▸ **Saved data entries**:
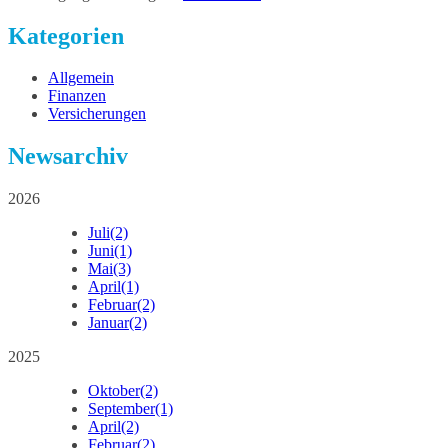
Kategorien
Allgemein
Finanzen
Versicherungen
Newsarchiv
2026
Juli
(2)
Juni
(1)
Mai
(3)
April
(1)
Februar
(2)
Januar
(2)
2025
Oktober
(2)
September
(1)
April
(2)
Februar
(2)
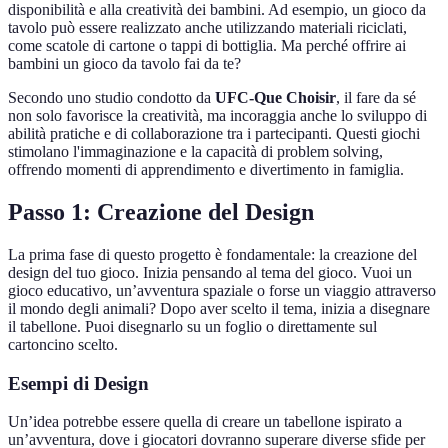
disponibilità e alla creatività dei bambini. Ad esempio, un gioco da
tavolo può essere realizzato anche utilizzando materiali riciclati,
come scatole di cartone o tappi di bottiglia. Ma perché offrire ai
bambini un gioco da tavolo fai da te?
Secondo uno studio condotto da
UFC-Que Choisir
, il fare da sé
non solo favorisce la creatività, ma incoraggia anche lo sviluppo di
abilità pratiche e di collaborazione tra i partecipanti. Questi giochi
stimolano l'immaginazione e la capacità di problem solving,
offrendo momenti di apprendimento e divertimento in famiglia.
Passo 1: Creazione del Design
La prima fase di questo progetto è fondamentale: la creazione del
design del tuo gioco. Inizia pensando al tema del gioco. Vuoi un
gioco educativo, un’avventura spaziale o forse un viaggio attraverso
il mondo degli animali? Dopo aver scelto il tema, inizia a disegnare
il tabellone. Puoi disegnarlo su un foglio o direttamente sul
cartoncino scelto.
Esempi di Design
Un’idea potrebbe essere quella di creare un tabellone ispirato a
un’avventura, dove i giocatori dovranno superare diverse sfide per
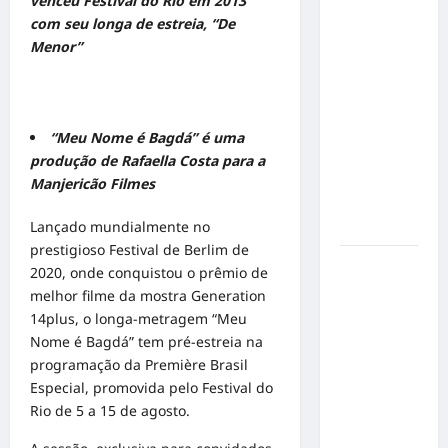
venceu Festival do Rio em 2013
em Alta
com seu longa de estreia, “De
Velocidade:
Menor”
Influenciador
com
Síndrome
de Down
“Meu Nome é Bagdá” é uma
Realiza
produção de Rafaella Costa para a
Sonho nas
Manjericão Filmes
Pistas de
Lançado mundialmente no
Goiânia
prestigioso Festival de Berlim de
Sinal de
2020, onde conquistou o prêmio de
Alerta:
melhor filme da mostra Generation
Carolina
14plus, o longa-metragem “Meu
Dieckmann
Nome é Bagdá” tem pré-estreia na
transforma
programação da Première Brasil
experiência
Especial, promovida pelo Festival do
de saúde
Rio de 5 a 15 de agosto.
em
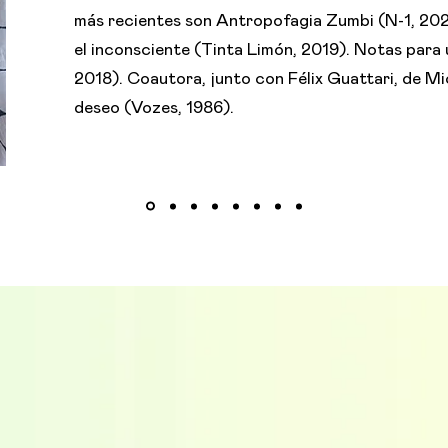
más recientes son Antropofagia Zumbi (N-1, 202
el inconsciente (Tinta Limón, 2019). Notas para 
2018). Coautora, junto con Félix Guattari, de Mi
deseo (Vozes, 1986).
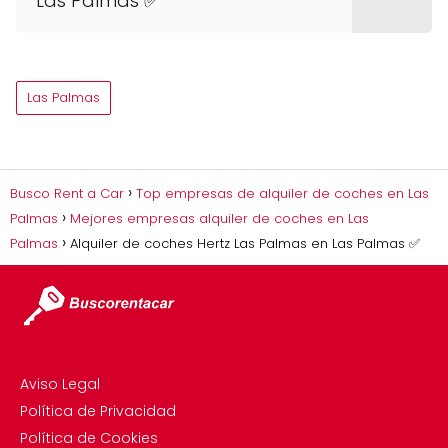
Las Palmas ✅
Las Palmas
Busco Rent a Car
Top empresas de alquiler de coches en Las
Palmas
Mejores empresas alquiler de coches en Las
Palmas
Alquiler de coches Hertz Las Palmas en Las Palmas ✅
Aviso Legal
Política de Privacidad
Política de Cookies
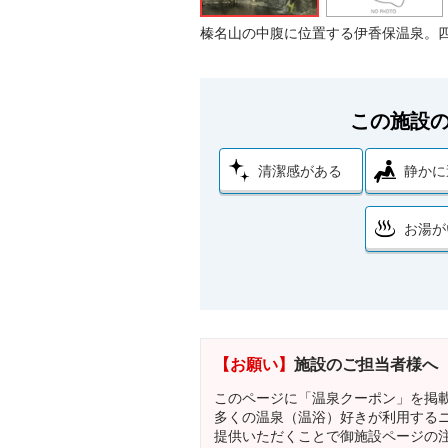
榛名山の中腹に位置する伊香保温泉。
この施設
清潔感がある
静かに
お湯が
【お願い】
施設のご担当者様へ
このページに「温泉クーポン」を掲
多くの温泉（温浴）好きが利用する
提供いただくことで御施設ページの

---

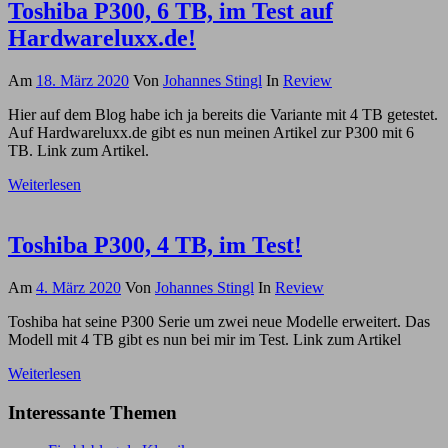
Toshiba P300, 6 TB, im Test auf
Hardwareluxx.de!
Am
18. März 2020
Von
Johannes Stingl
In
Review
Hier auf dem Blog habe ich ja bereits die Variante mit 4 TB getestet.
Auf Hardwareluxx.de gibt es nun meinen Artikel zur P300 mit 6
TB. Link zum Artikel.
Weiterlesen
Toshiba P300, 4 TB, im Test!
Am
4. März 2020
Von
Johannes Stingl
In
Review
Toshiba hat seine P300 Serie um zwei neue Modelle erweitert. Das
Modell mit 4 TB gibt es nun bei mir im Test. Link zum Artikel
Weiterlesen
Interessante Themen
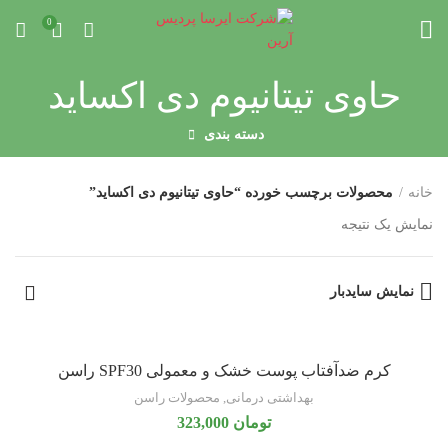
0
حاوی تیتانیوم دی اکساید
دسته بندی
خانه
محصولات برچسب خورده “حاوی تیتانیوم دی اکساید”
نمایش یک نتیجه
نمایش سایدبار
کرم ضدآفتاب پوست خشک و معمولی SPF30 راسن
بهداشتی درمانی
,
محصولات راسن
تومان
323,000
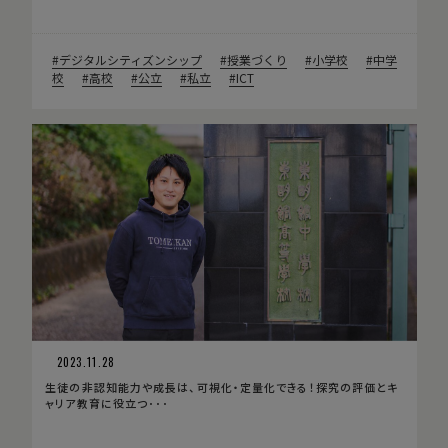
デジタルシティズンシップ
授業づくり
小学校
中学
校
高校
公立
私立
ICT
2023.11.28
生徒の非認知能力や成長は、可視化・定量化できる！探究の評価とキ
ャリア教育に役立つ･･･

▸ **TASK PROMPT**: With the pictures left out, write out exactly the lines above from the one containing "18. März 2020" through the one containing "نمایش یک نتیجه".

▸ **TASK ANSWER**:
18. März 2020
Von
Johannes Stingl
In
Review
Hier auf dem Blog habe ich ja bereits die Variante mit 4 TB getestet.
Auf Hardwareluxx.de gibt es nun meinen Artikel zur P300 mit 6
TB. Link zum Artikel.
Weiterlesen
Toshiba P300, 4 TB, im Test!
Am
4. März 2020
Von
Johannes Stingl
In
Review
Toshiba hat seine P300 Serie um zwei neue Modelle erweitert. Das
Modell mit 4 TB gibt es nun bei mir im Test. Link zum Artikel
Weiterlesen
Interessante Themen
0
حاوی تیتانیوم دی اکساید
دسته بندی
خانه
محصولات برچسب خورده “حاوی تیتانیوم دی اکساید”
نمایش یک نتیجه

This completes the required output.